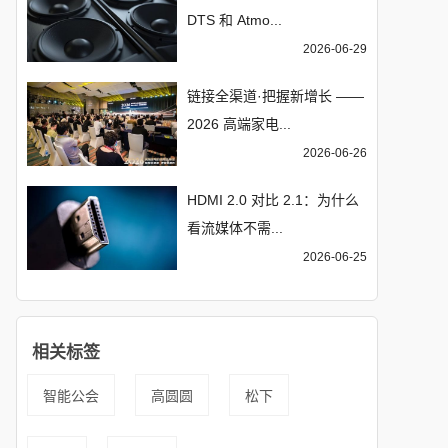
DTS 和 Atmo...
2026-06-29
链接全渠道·把握新增长 ——
2026 高端家电...
2026-06-26
HDMI 2.0 对比 2.1：为什么
看流媒体不需...
2026-06-25
相关标签
智能公会
高圆圆
松下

=-=-=

Task to carry out:
If a record holds a picture, leave the picture out, but copy everything else exactly.

Result:
DTS 和 Atmo...
2026-06-29
链接全渠道·把握新增长 ——
2026 高端家电...
2026-06-26
HDMI 2.0 对比 2.1：为什么
看流媒体不需...
2026-06-25
相关标签
智能公会
高圆圆
松下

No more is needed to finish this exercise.